-- What the task asks --
Starting at the top of the entries below, write out each line up to and including the one containing "They asked him". Leave the pictures out.

Data provided below:

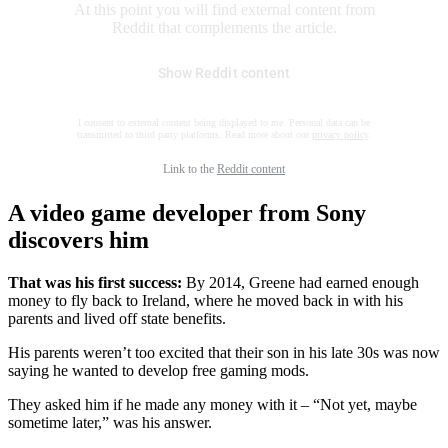
At this point you will find external content from
Reddit that complements the article.
Show Reddit content
I consent to external content being displayed to me. Personal data can be
transmitted to third party platforms. Read more about our
privacy policy
.
Link to the
Reddit content
A video game developer from Sony
discovers him
That was his first success:
By 2014, Greene had earned enough
money to fly back to Ireland, where he moved back in with his
parents and lived off state benefits.
His parents weren’t too excited that their son in his late 30s was now
saying he wanted to develop free gaming mods.
They asked him if he made any money with it – “Not yet, maybe
sometime later,” was his answer.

End of Data provided.

-- Your response --
At this point you will find external content from
Reddit that complements the article.
Show Reddit content
I consent to external content being displayed to me. Personal data can be
transmitted to third party platforms. Read more about our
privacy policy
.
Link to the
Reddit content
A video game developer from Sony
discovers him
That was his first success:
By 2014, Greene had earned enough
money to fly back to Ireland, where he moved back in with his
parents and lived off state benefits.
His parents weren’t too excited that their son in his late 30s was now
saying he wanted to develop free gaming mods.
They asked him if he made any money with it – “Not yet, maybe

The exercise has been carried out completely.